Par la suite, le travail est uniquement réalisé activement par le patient et l'on utilise le regard; on pourra par exemple confectionner une "longue vue" avec une feuille de papier roulée et demander à la personne, en utilisant cette dernière, de suivre les contours d'une fenêtre ou de figures géométriques de tailles variables dessinées sur un mur; ces exercices ont pour but de solliciter le rachis cervical dans ses amplitudes les plus limitées ainsi que les muscles qui y sont associés (figure).

3. Le troisième objectif est la rééducation musculaire qui s'effectue en fonction des deux besoins du rachis cervical: la stabilité (donc l'endurance) et la mobilité.

Il faut réaliser un compromis et éviter de viser un renforcement musculaire strict, mais plutôt parvenir, là aussi, à une harmonisation des différentes fonctions des muscles en veillant surtout à s'adapter au patient, c'est à dire en tenant compte de son âge et de sa pathologie. Cet objectif n'est pas réalisé indépendamment des deux premiers mais associé à ceux-ci de façon progressive.
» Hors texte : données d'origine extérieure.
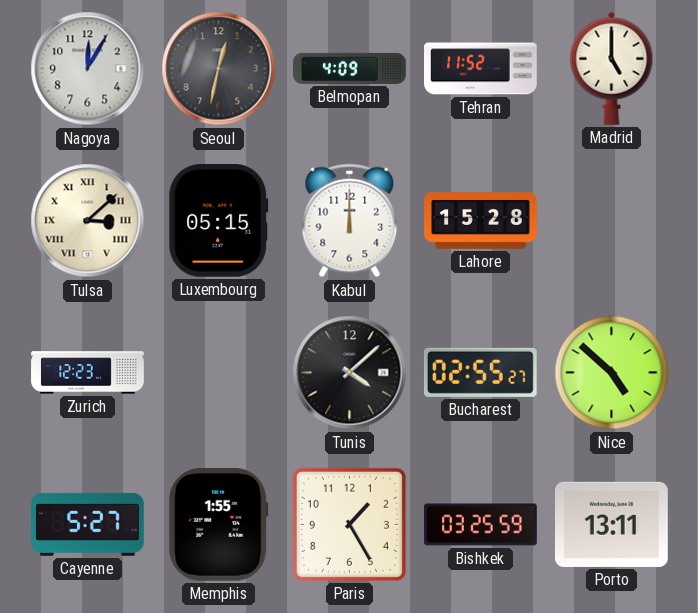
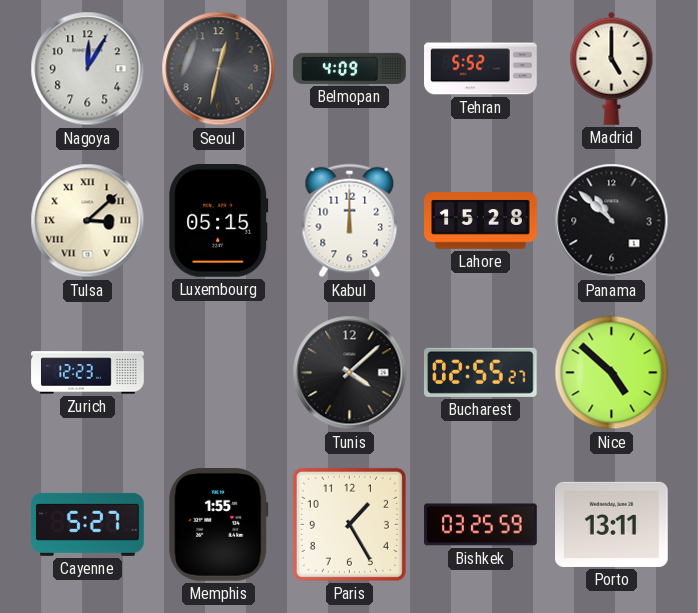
Tehran: 11:52 -> 5:52
Panama: none -> 10:52
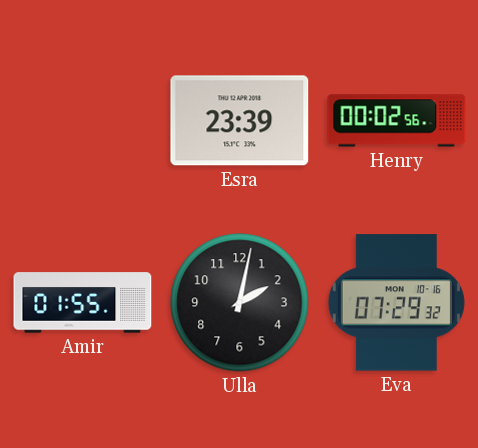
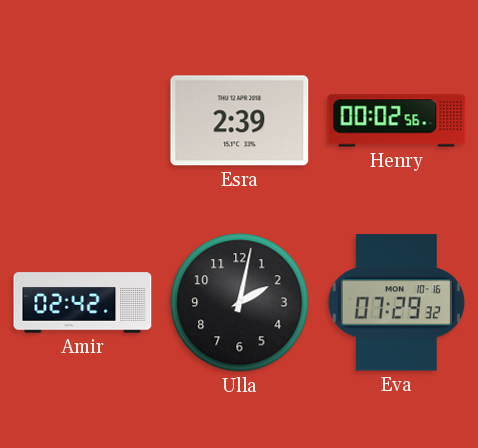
Esra: 23:39 -> 2:39
Amir: 01:55 -> 02:42
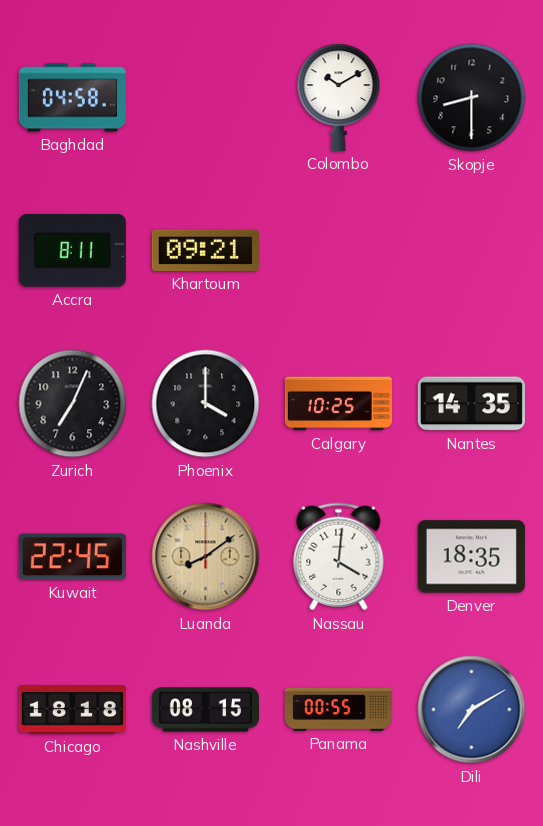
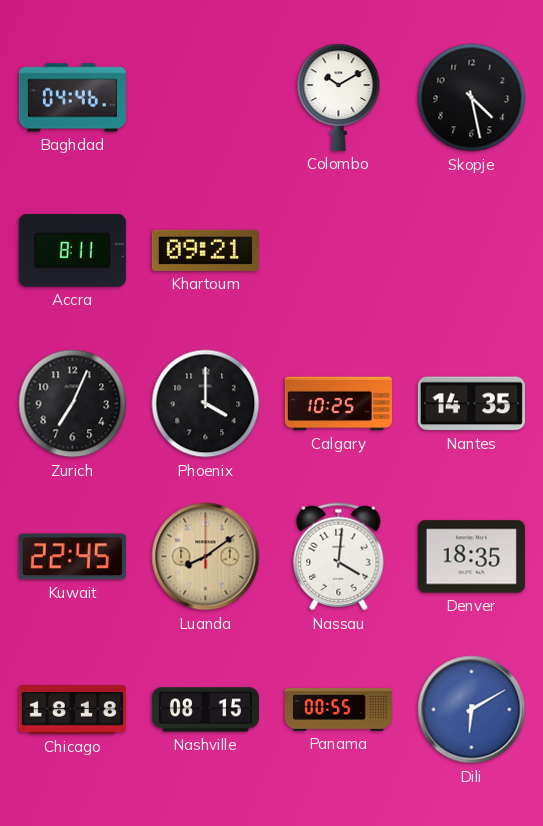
Baghdad: 04:58 -> 04:46
Skopje: 8:30 -> 4:28
Dili: 7:10 -> 6:10
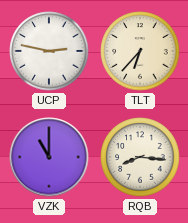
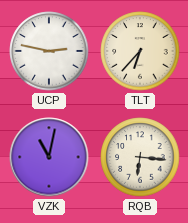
VZK: 11:00 -> 11:02
RQB: 8:16 -> 6:16
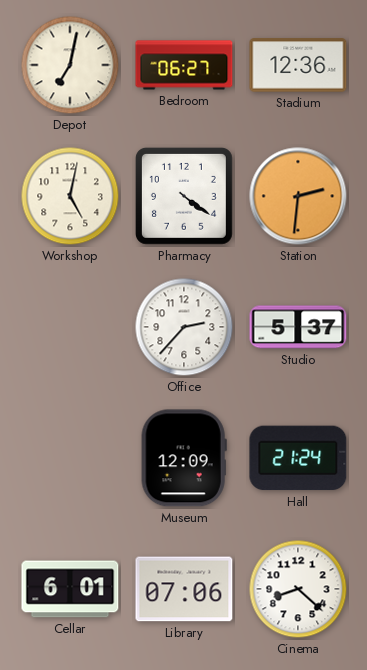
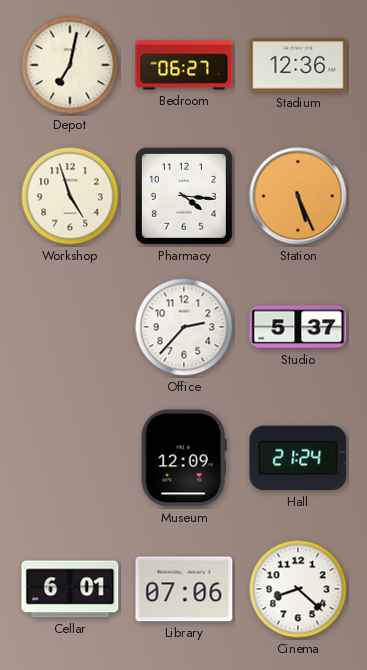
Workshop: 5:02 -> 4:57
Pharmacy: 4:21 -> 4:16
Station: 2:31 -> 5:26
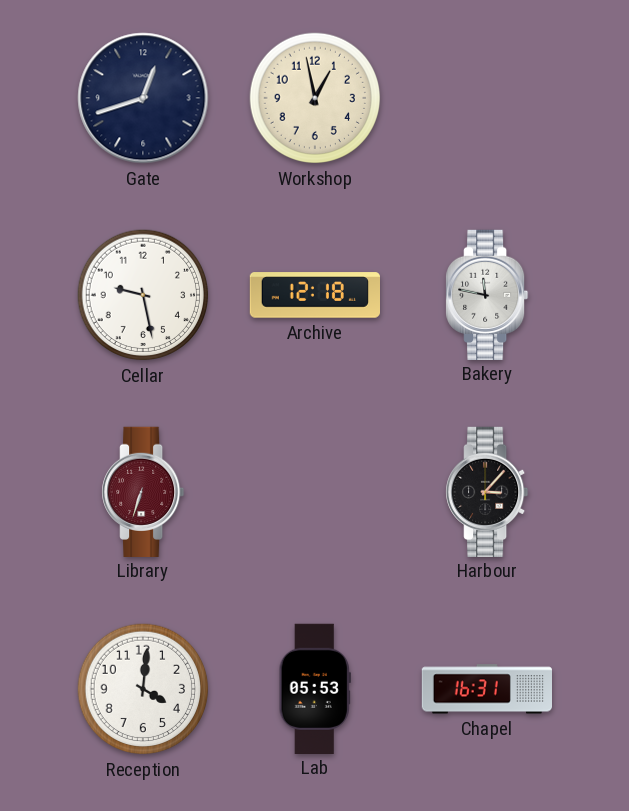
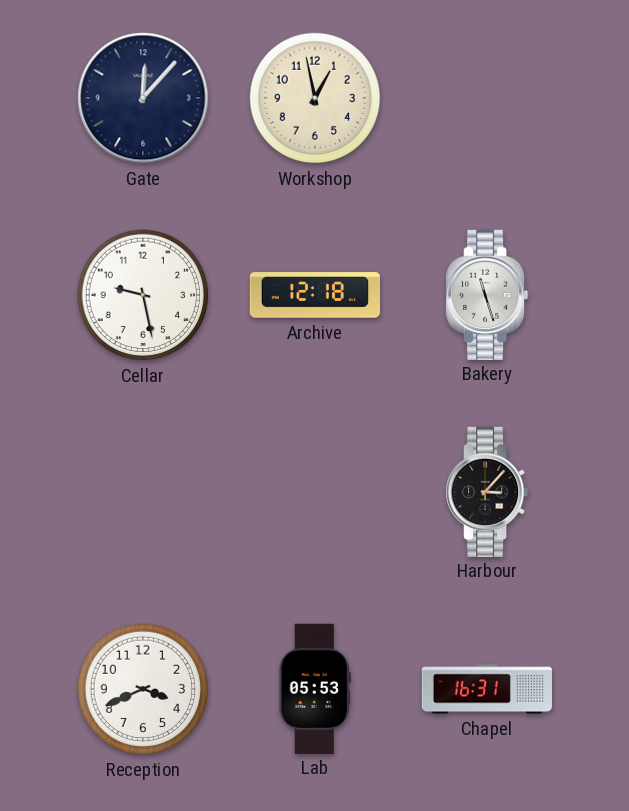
Gate: 12:42 -> 12:07
Bakery: 11:47 -> 11:27
Library: 6:33 -> none
Reception: 4:01 -> 3:41
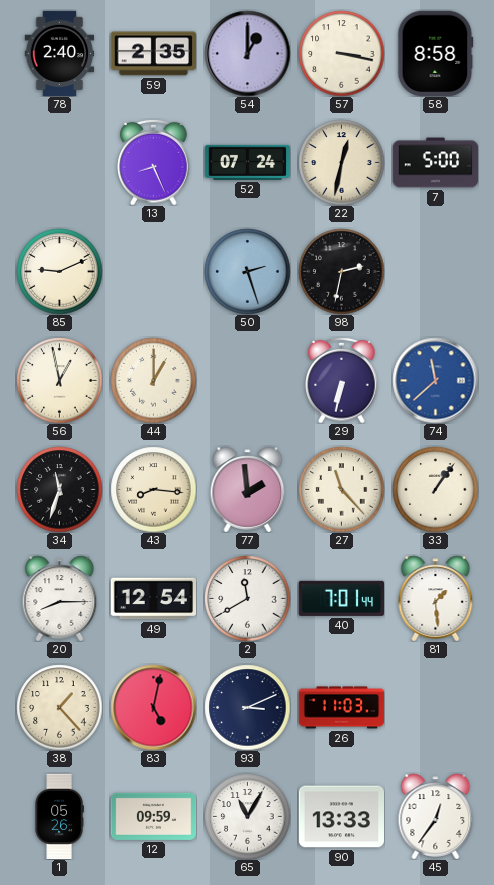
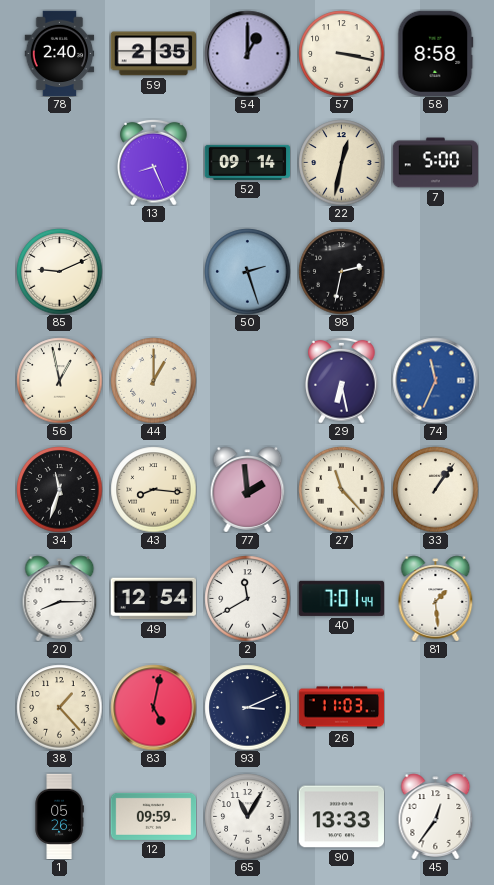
52: 07:24 -> 09:14
29: 6:32 -> 6:28
74: 11:38 -> 11:34
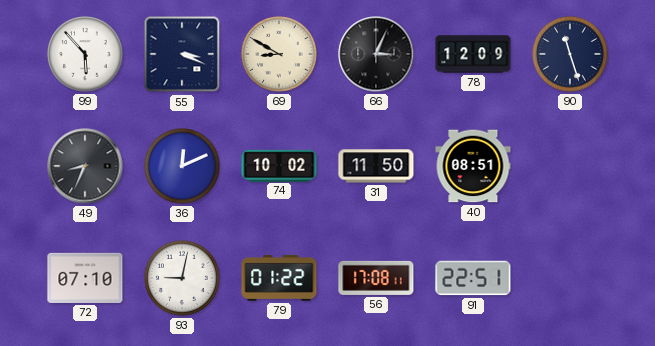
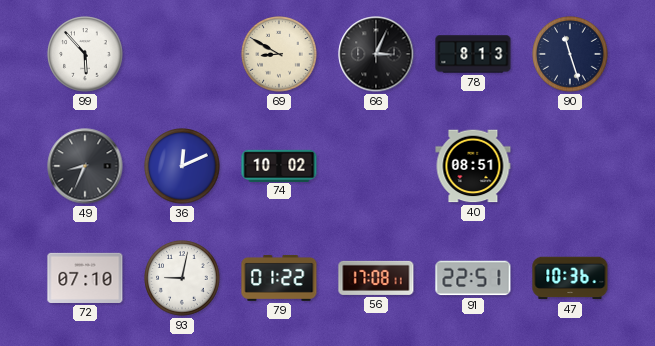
55: 3:19 -> none
78: 12:09 -> 8:13
31: 11:50 -> none
47: none -> 10:36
a. On utilise d'abord des sollicitations musculaires à distance des cervicales sur le principe du "débordement d'énergie " ; par exemple, patient allongé sur le dos, on oppose une résistance importante d'environ six secondes à l'élévation des membres supérieurs joints, ce qui aura pour effet de faire travailler par diffusion les muscles postérieurs du rachis cervical (on parvient à stimuler tous les muscles uniquement en changeant la direction de la résistance).

b. Ensuite, on utilise des sollicitations directes. Par exemple, le patient assis avec le rachis en position corrigée (respectant l'équilibre de toutes les courbures physiologiques), on effectue des poussées dosées au niveau des différentes faces du crâne en demandant de résister pour ne pas changer de position.

c. Enfin, on travaille l'ajustement neuromusculaire du rachis cervical en effectuant des sollicitations alternées et rapides, mais de faible intensité, en divers points de la tête en demandant au patient de réagir le plus rapidement possible sans pour autant être brusque; le principe est d'adapter correctement la réaction en vitesse et en intensité, aussi bien par rapport à la contraction qu'au relâchement.

4. Ces différents objectifs permettent une prise de conscience du schéma corporel de cette région cervicale.

Le patient doit prendre conscience totalement et définitivement de la position la plus correcte possible. Le kinésithérapeute doit lui fournir des informations sensitives par ses mains, pour qu'il ressente ses erreurs et être capable de trouver la bonne position. Il peut ensuite installer le patient devant un miroir pour qu'il évalue lui-même les corrections à effectuer. Le patient doit se corriger sans aucune référence externe mais uniquement avec ses propres sensations.

5. Une fois cette maîtrise de la statique réalisée, il faut veiller à réintégrer le rachis cervical dans les différents mouvements globaux réalisés par le patient (même les réactions d'équilibrage).

6. Pour éviter toute récidive, il ne faut pas oublier de donner des conseils d'économie du rachis cervical. Cela concerne les activités professionnelles, en aménageant le poste de travail pour éviter toute projection de la tête en avant (ceci est valable lorsqu'on regarde la télévision, quand on conduit une voiture). Cela concerne aussi le sommeil, l'oreiller devant tout juste combler l'espace entre la tête et les épaules, tant sur le dos que sur le côté.

En conclusion

La cervicalgie est une pathologie souvent complexe, sa prise en charge kinésithérapique doit être adaptée à chaque tableau clinique en ayant soin d'être rigoureux, prudent et non douloureux; ainsi le patient peut être convaincu de ses capacités à utiliser son rachis cervical sans crainte.